The stock market is no place for the shy investor who prefers a low risk-return profile. The only certainty is that not even a 1,000-point pandemic nosedive can keep it down. The market’s steady comeback was expected, but experts were blind-sided by bond yields.
Also, the recovery path is still uncertain. Even with increasing optimism that the U.S. economy will take off in 2021, many have voiced fears about the risk of inflation. For example, the $1.9 trillion federal injection into the GDP could have the undesirable effect of overheating consumer spending.
Fed Chair Jerome Powell recently told a Senate committee, “The economic recovery remains uneven and far from complete, and the path ahead is highly uncertain.” That dovish assessment might prompt many investors to hold onto their corporate and treasury bonds.
A bond is really just a loan taken out by a company or government organization. Rather than going to a bank, the organization gathers money from investors who buy the bonds. The company, in exchange for the investor’s capital loans, pays an annual interest coupon. That annual payment is an interest rate paid as a percentage of the face value of the bond. Those payments are usually annually or semiannually.
So, unlike stocks, bonds can come with a variety of legal restrictions and debt agreements, known as indenture. Each company bond issue is different, and there are important features to look for when investing in a bond:
Maturity: The date when the principal amount of the bond is paid to investors and the life of the bond expires. Bonds come as short-term, medium-term, and long-term varieties. Short-term bonds will mature within one to three years. While medium and long-term bonds can yield coupons over periods of ten years or longer.
Secured vs. Unsecured: A secured bond has a pledge that the specific assets will go to bondholders if the company cannot repay its obligations. An unsecured bond is not backed by any promises or collateral.

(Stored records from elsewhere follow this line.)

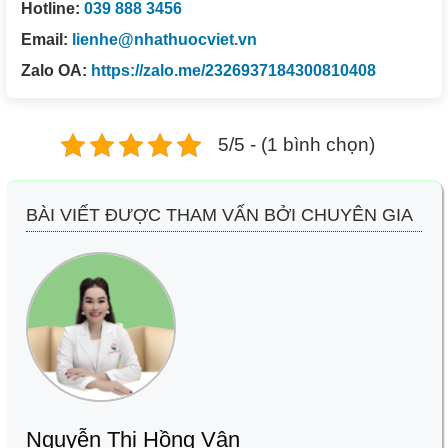
Hotline:
039 888 3456
Email:
lienhe@nhathuocviet.vn
Zalo OA:
https://zalo.me/2326937184300810408
5/5 - (1 bình chọn)
BÀI VIẾT ĐƯỢC THAM VẤN BỞI CHUYÊN GIA
Nguyễn Thị Hồng Vân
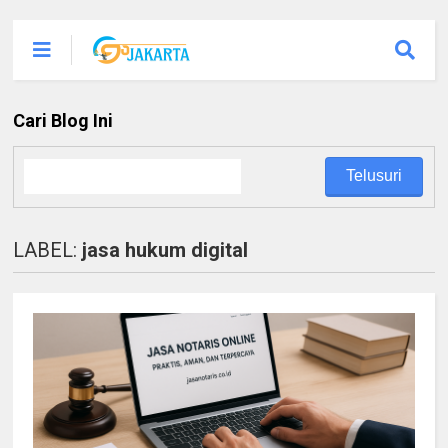
Cari Blog Ini
LABEL:
jasa hukum digital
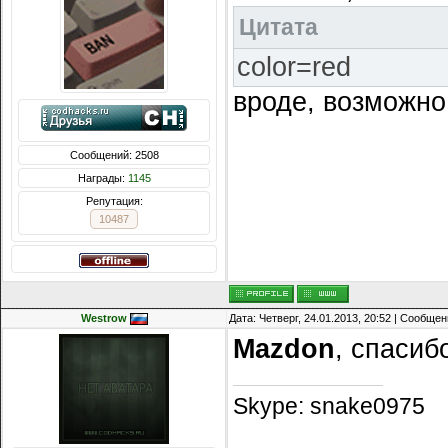
Цитата
color=red
вроде, возможно
Сообщений: 2508
Награды:
1145
Репутация:
10487
Westrow
Дата: Четверг, 24.01.2013, 20:52 | Сообще
Mazdon
, спасиб
Skype: snake0975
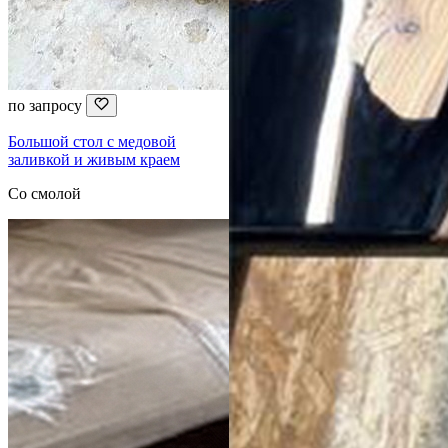
по запросу
Большой стол с медовой
заливкой и живым краем
Со смолой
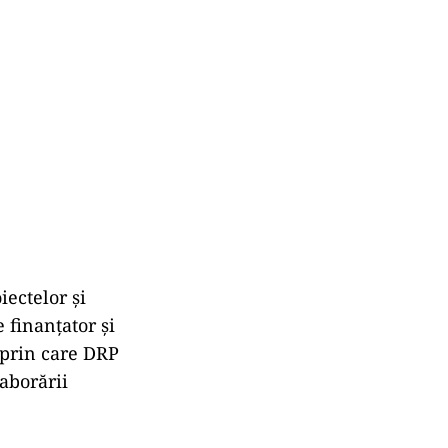
iectelor şi
 finanţator şi
 prin care DRP
laborării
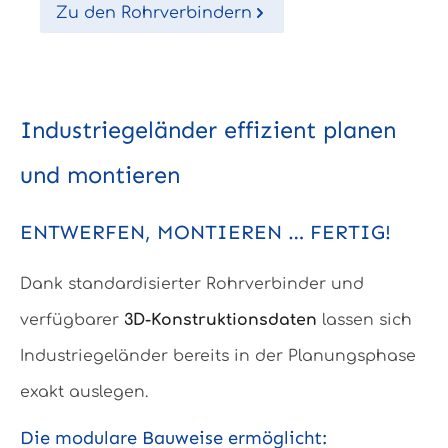
Zu den Rohrverbindern
Industriegeländer effizient planen
und montieren
ENTWERFEN, MONTIEREN … FERTIG!
Dank standardisierter Rohrverbinder und
verfügbarer
3D-Konstruktionsdaten
lassen sich
Industriegeländer bereits in der Planungsphase
exakt auslegen.
Die modulare Bauweise ermöglicht:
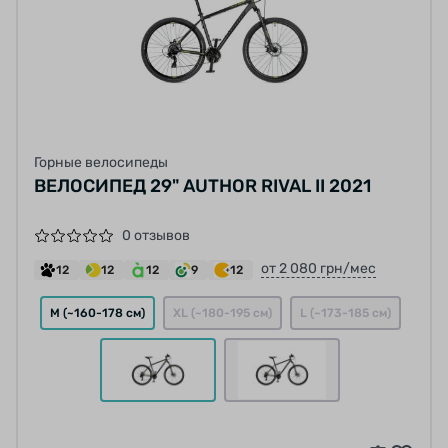
Горные велосипеды
ВЕЛОСИПЕД 29" AUTHOR RIVAL II 2021
0 отзывов
от 2 080 грн/мес
12
12
12
9
12
M (~160-178 см)
XL (~180-195 см)
L (~173-185 см)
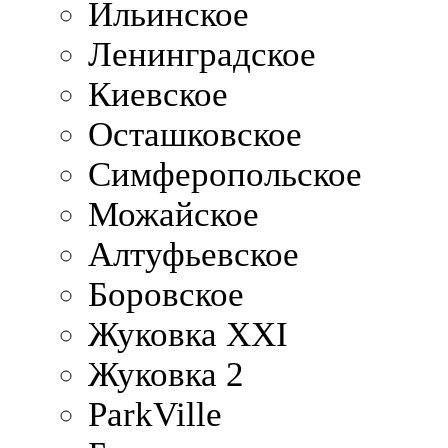
Ильинское
Ленинградское
Киевское
Осташковское
Симферопольское
Можайское
Алтуфьевское
Боровское
Жуковка XXI
Жуковка 2
ParkVille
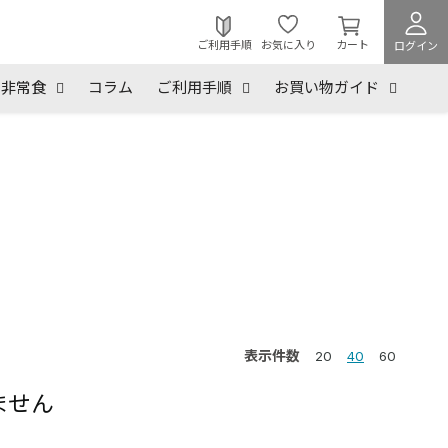
カ
ー
ご利用手順
お気に入り
カート
ログイン
ト
を
非常食
コラム
ご利用手順
お買い物ガイド
見
る
表示件数
20
40
60
ません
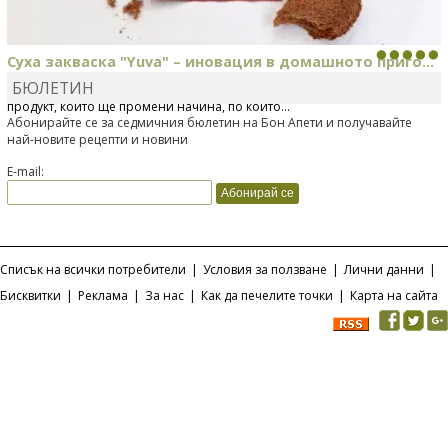
Суха закваска "Yuva" – иновация в домашното приго...
БЮЛЕТИН
Отскоро Лесафр България стартира предлагането на изцяло нов
продукт, който ще промени начина, по който...
Абонирайте се за седмичния бюлетин на Бон Апети и получавайте
най-новите рецепти и новини
E-mail:
Списък на всички потребители
|
Условия за ползване
|
Лични данни
|
Бисквитки
|
Реклама
|
За нас
|
Как да печелите точки
|
Карта на сайта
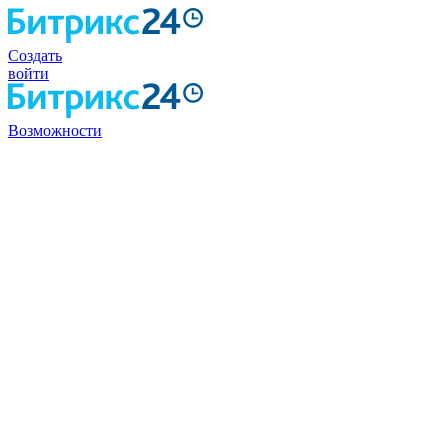
Создать
войти
Возможности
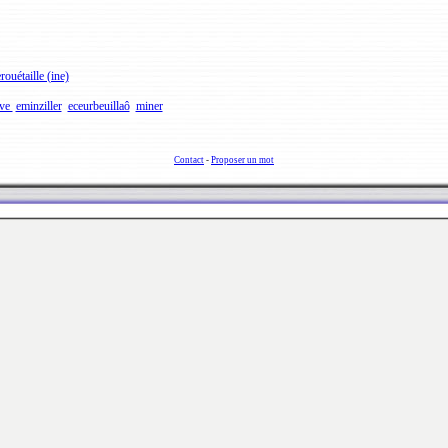
rouétaille (ine)
ôve
eminziller
eceurbeuillaô
miner
Contact
-
Proposer un mot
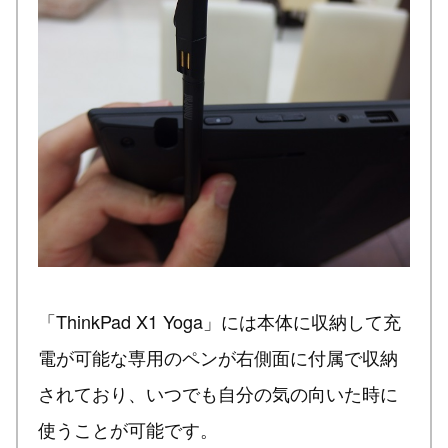
「ThinkPad X1 Yoga」には本体に収納して充
電が可能な専用のペンが右側面に付属で収納
されており、いつでも自分の気の向いた時に
使うことが可能です。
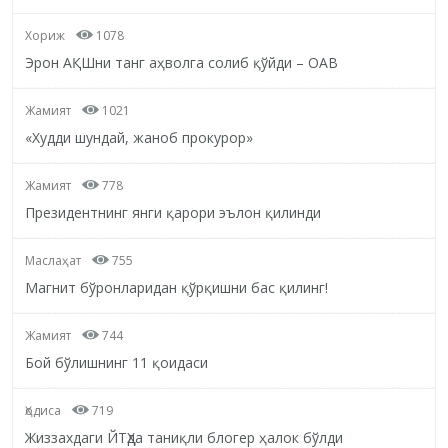
Хориж
1078
Эрон АҚШни танг аҳволга солиб қўйди – ОАВ
Жамият
1021
«Худди шундай, жаноб прокурор»
Жамият
778
Президентнинг янги қарори эълон қилинди
Маслаҳат
755
Магнит бўронларидан қўрқишни бас қилинг!
Жамият
744
Бой бўлишнинг 11 қоидаси
Ҳодиса
719
Жиззахдаги ЙТҲда таниқли блогер ҳалок бўлди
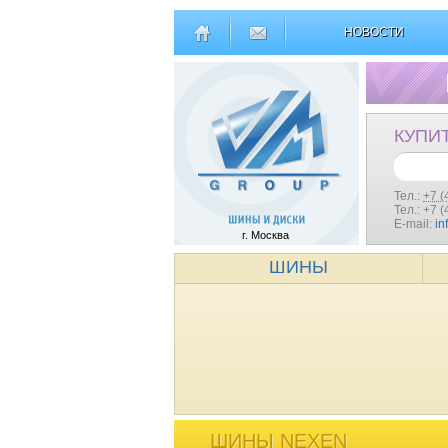
НОВОСТИ
КУПИ
Тел.:
+7 (
Тел.: +7 
E-mail:
in
г. Москва
ШИНЫ
ШИНЫ NEXEN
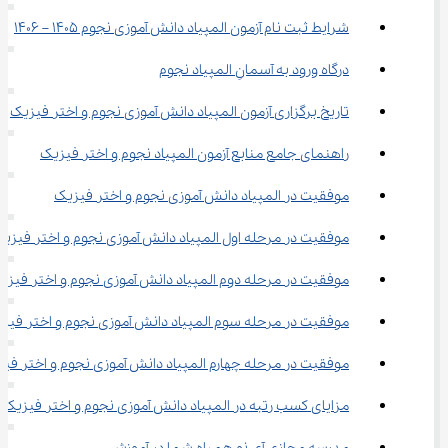
شرایط ثبت نام آزمون المپیاد دانش آموزی نجوم 1405 – 1406
درگاه ورود به آسمانِ المپیاد نجوم
تاریخ برگزاری آزمون المپیاد دانش آموزی نجوم و اختر فیزیک
راهنمای جامع منابع آزمون المپیاد نجوم و اختر فیزیک
موفقیت در المپیاد دانش آموزی نجوم و اختر فیزیک
موفقیت در مرحله اول المپیاد دانش آموزی نجوم و اختر فیزی
موفقیت در مرحله دوم المپیاد دانش آموزی نجوم و اختر فیزی
موفقیت در مرحله سوم المپیاد دانش آموزی نجوم و اختر فیز
موفقیت در مرحله چهارم المپیاد دانش آموزی نجوم و اختر فی
مزایای کسب رتبه در المپیاد دانش آموزی نجوم و اختر فیزیک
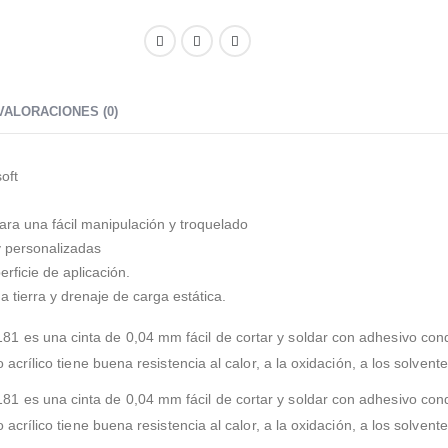
VALORACIONES (0)
oft
ara una fácil manipulación y troquelado
y personalizadas
rficie de aplicación.
tierra y drenaje de carga estática.
 es una cinta de 0,04 mm fácil de cortar y soldar con adhesivo cond
acrílico tiene buena resistencia al calor, a la oxidación, a los solvente
 es una cinta de 0,04 mm fácil de cortar y soldar con adhesivo cond
acrílico tiene buena resistencia al calor, a la oxidación, a los solvente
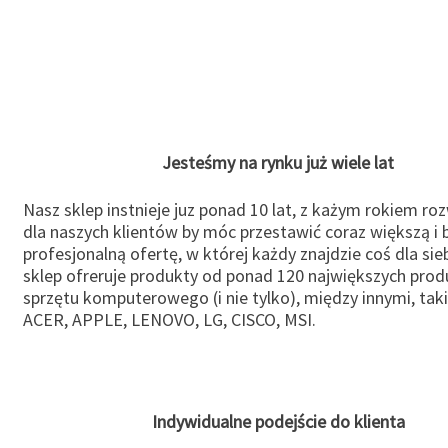
Jesteśmy na rynku już wiele lat
Nasz sklep instnieje juz ponad 10 lat, z każym rokiem ro
dla naszych klientów by móc przestawić coraz większą i b
profesjonalną ofertę, w której każdy znajdzie coś dla sie
sklep ofreruje produkty od ponad 120 największych pro
sprzętu komputerowego (i nie tylko), między innymi, taki
ACER, APPLE, LENOVO, LG, CISCO, MSI.
Indywidualne podejście do klienta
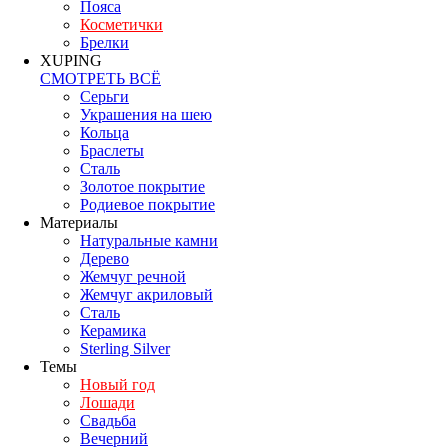
Пояса
Косметички
Брелки
XUPING
СМОТРЕТЬ ВСЁ
Серьги
Украшения на шею
Кольца
Браслеты
Сталь
Золотое покрытие
Родиевое покрытие
Материалы
Натуральные камни
Дерево
Жемчуг речной
Жемчуг акриловый
Сталь
Керамика
Sterling Silver
Темы
Новый год
Лошади
Свадьба
Вечерний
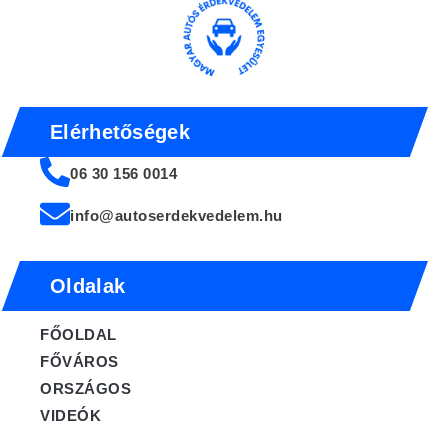
Elérhetőségek
06 30 156 0014
info@autoserdekvedelem.hu
Oldalak
FŐOLDAL
FŐVÁROS
ORSZÁGOS
VIDEÓK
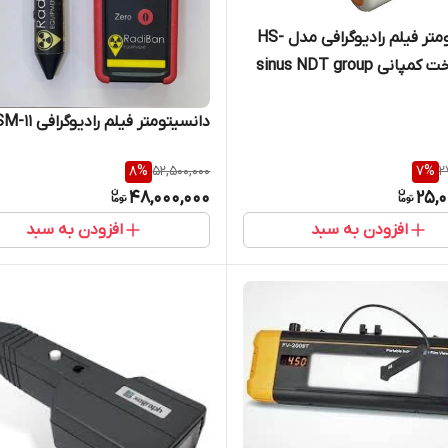
دانسیتومتر فیلم رادیوگرافی مدل HS-
دانسیتومتر فیلم رادیوگرافی DSM-11
8
%
52,500,000
7
%
2
48,000,000
25,0
افزودن به سبد
افزودن به سبد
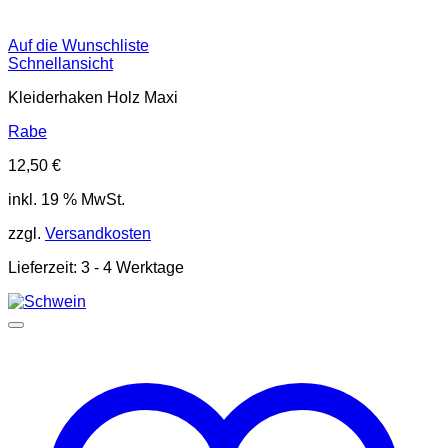
Auf die Wunschliste
Schnellansicht
Kleiderhaken Holz Maxi
Rabe
12,50
€
inkl. 19 % MwSt.
zzgl.
Versandkosten
Lieferzeit:
3 - 4 Werktage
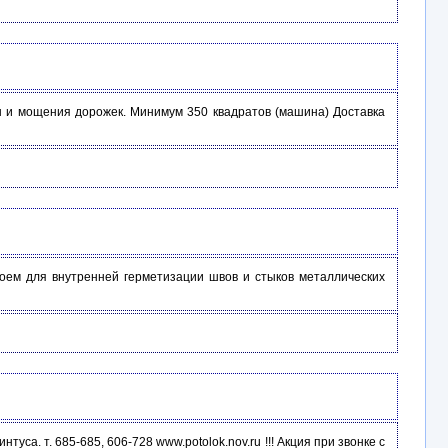
ен и мощения дорожек. Минимум 350 квадратов (машина) Доставка
лоем для внутренней герметизации швов и стыков металлических
. т. 685-685, 606-728 www.potolok.nov.ru !!! Акция при звонке с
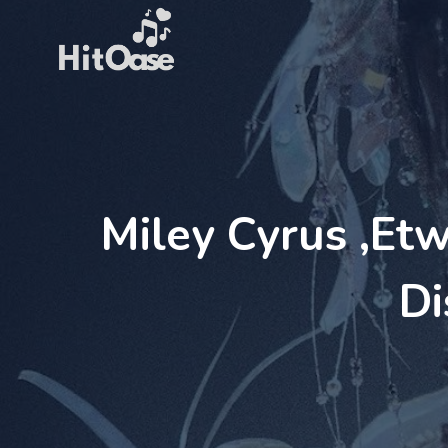
Zum
Inhalt
springen
Miley Cyrus ‚etw
D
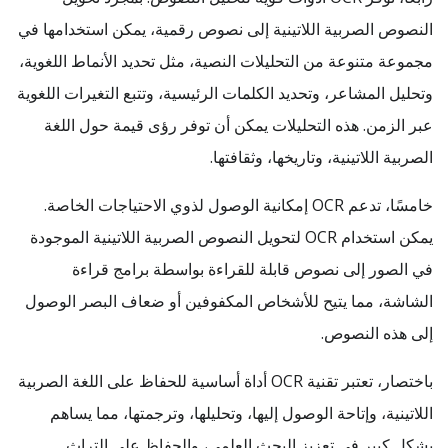
النصوص الصربية اللاتينية إلى نصوص رقمية، يمكن استخدامها في
مجموعة متنوعة من التحليلات النصية، مثل تحديد الأنماط اللغوية،
وتحليل المشاعر، وتحديد الكلمات الرئيسية، وتتبع التغيرات اللغوية
عبر الزمن. هذه التحليلات يمكن أن توفر رؤى قيمة حول اللغة
الصربية اللاتينية، وتاريخها، وثقافتها.
خامسًا، تدعم OCR إمكانية الوصول لذوي الاحتياجات الخاصة.
يمكن استخدام OCR لتحويل النصوص الصربية اللاتينية الموجودة
في الصور إلى نصوص قابلة للقراءة بواسطة برامج قراءة
الشاشة، مما يتيح للأشخاص المكفوفين أو ضعاف البصر الوصول
إلى هذه النصوص.
باختصار، تعتبر تقنية OCR أداة أساسية للحفاظ على اللغة الصربية
اللاتينية، وإتاحة الوصول إليها، وتحليلها، وترجمتها، مما يساهم
بشكل كبير في تعزيز البحث العلمي، والحفاظ على التراث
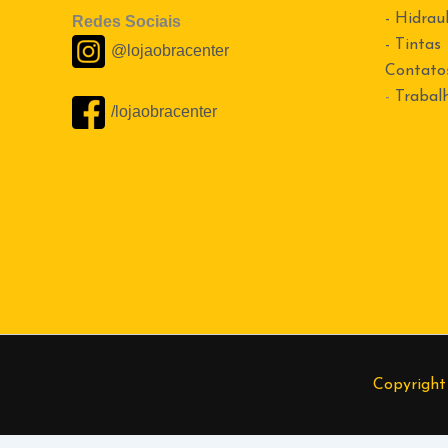
- Hidraul
Redes Sociais
- Tintas
@lojaobracenter
Contato
-
Trabal
/lojaobracenter
Copyright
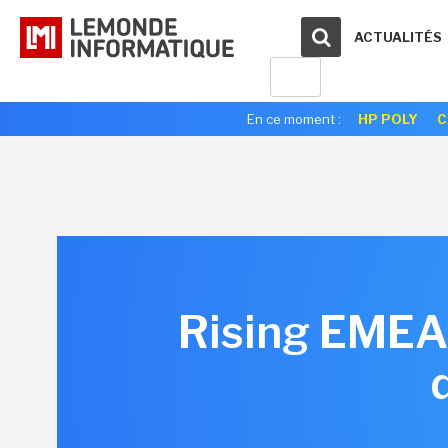
ACTUALITÉS
En ce moment :
HP POLY
C
Rising EMEA 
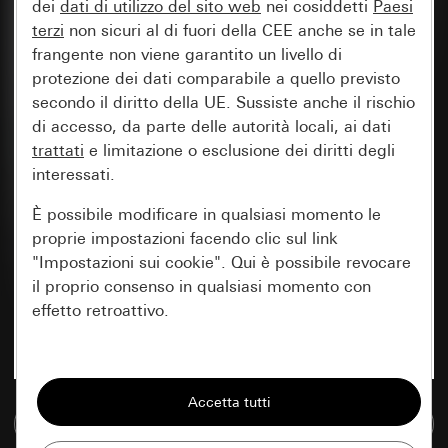
dei
dati di utilizzo del sito web
nei cosiddetti
Paesi
terzi
non sicuri al di fuori della CEE anche se in tale
frangente non viene garantito un livello di
protezione dei dati comparabile a quello previsto
secondo il diritto della UE. Sussiste anche il rischio
di accesso, da parte delle autorità locali, ai dati
trattati
e limitazione o esclusione dei diritti degli
interessati.
È possibile modificare in qualsiasi momento le
proprie impostazioni facendo clic sul link
"Impostazioni sui cookie". Qui è possibile revocare
il proprio consenso in qualsiasi momento con
effetto retroattivo.
Essenziali
Tutti i cookie necessari per poter mostrare la
Vai alla banca dati multimediale
pagina.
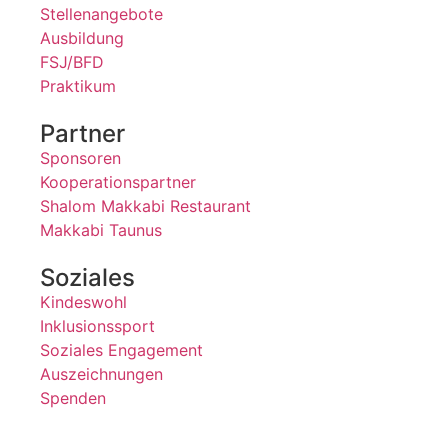
Stellenangebote
Ausbildung
FSJ/BFD
Praktikum
Partner
Sponsoren
Kooperationspartner
Shalom Makkabi Restaurant
Makkabi Taunus
Soziales
Kindeswohl
Inklusionssport
Soziales Engagement
Auszeichnungen
Spenden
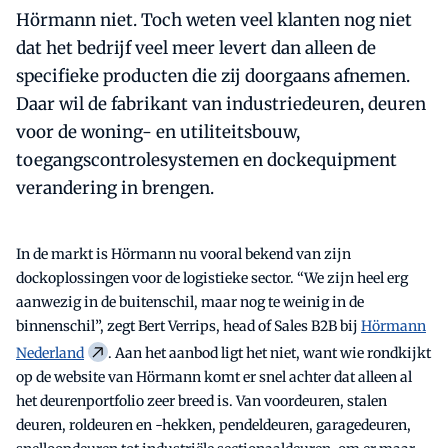
Hörmann niet. Toch weten veel klanten nog niet
dat het bedrijf veel meer levert dan alleen de
specifieke producten die zij doorgaans afnemen.
Daar wil de fabrikant van industriedeuren, deuren
voor de woning- en utiliteitsbouw,
toegangscontrolesystemen en dockequipment
verandering in brengen.
In de markt is Hörmann nu vooral bekend van zijn
dockoplossingen voor de logistieke sector. “We zijn heel erg
aanwezig in de buitenschil, maar nog te weinig in de
binnenschil”, zegt Bert Verrips, head of Sales B2B bij
Hörmann
Nederland
. Aan het aanbod ligt het niet, want wie rondkijkt
op de website van Hörmann komt er snel achter dat alleen al
het deurenportfolio zeer breed is. Van voordeuren, stalen
deuren, roldeuren en -hekken, pendeldeuren, garagedeuren,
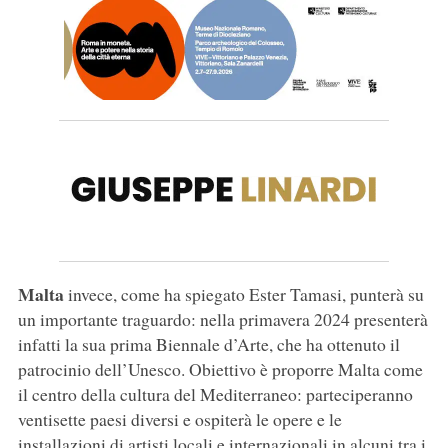
Malta
invece, come ha spiegato Ester Tamasi, punterà su
un importante traguardo: nella primavera 2024 presenterà
infatti la sua prima Biennale d’Arte, che ha ottenuto il
patrocinio dell’Unesco. Obiettivo è proporre Malta come
il centro della cultura del Mediterraneo: parteciperanno
ventisette paesi diversi e ospiterà le opere e le
installazioni di artisti locali e internazionali in alcuni tra i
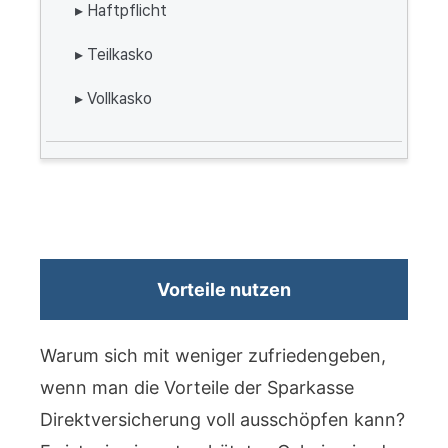
▸ Haftpflicht
▸ Teilkasko
▸ Vollkasko
Vorteile nutzen
Warum sich mit weniger zufriedengeben,
wenn man die Vorteile der Sparkasse
Direktversicherung voll ausschöpfen kann?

Liquidation Preference: If the company fails, it must sell off its assets and pay investors in the order specified in the bond terms. First priority would be banks, followed by so-called junior or subordinated debt holders. Where the bond purchaser falls in that unfortunate pecking order would, again, be specified in the bond indenture terms.
Taxation status: Most corporate bonds are taxable, but some government and municipal bonds are tax exempt, and the capital gains on those public issues are not subject to taxation.
Callability: When a bond has a call provision, it could be paid off at an early date. This is at the option of the company and could be done when it chooses to call in its bonds when interest rates permit them to borrow at a better rate.
So, bonds, like any other investment, come with some risks. When the Fed raises interest rates, bonds become less competitive with stocks. Of course, there is always the risk of default on the company’s debt and its inability to make bond principal payments when due.